### Task description
Starting with the line that contains "venenatis feugiat, erat elit interdum" and stopping after the line that contains "(b) Copied from the disk", copy the entries below exactly. Include nothing else.

### Saved data entries
· · · ·

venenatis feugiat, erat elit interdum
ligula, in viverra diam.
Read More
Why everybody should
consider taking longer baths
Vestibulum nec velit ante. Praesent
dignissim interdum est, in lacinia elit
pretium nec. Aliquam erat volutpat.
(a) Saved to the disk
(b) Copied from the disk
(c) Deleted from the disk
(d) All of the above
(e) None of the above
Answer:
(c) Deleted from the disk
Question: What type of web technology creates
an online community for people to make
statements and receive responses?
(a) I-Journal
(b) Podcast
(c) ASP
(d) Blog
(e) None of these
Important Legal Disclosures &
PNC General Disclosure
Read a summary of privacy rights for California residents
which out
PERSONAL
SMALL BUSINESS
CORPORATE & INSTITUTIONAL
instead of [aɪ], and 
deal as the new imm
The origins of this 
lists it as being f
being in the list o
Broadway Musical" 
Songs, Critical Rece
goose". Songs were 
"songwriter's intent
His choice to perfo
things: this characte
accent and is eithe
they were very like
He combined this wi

· · · ·

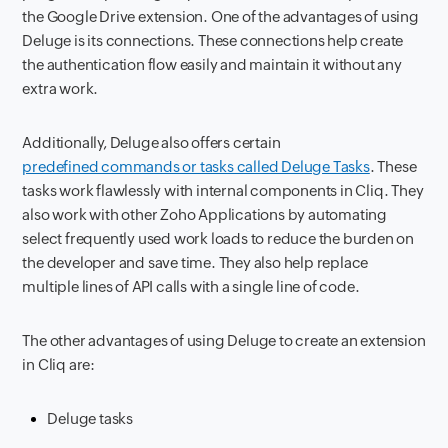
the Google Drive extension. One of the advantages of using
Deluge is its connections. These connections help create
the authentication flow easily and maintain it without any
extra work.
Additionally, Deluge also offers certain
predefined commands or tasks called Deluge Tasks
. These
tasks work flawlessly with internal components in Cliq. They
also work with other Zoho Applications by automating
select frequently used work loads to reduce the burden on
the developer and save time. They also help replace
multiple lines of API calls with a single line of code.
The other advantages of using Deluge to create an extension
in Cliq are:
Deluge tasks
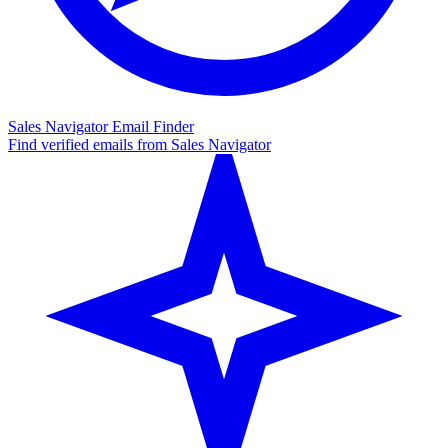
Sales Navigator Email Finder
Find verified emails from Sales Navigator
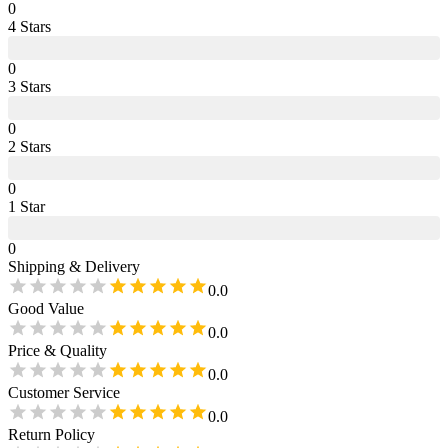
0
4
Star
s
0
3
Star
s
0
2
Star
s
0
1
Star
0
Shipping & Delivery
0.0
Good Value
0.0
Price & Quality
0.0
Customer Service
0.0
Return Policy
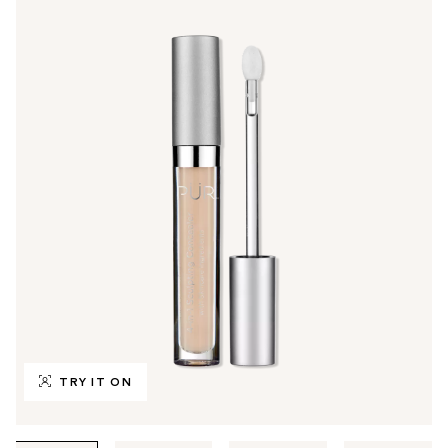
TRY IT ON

· · · ·

### The completed task
venenatis feugiat, erat elit interdum
ligula, in viverra diam.
Read More
Why everybody should
consider taking longer baths
Vestibulum nec velit ante. Praesent
dignissim interdum est, in lacinia elit
pretium nec. Aliquam erat volutpat.
(a) Saved to the disk
(b) Copied from the disk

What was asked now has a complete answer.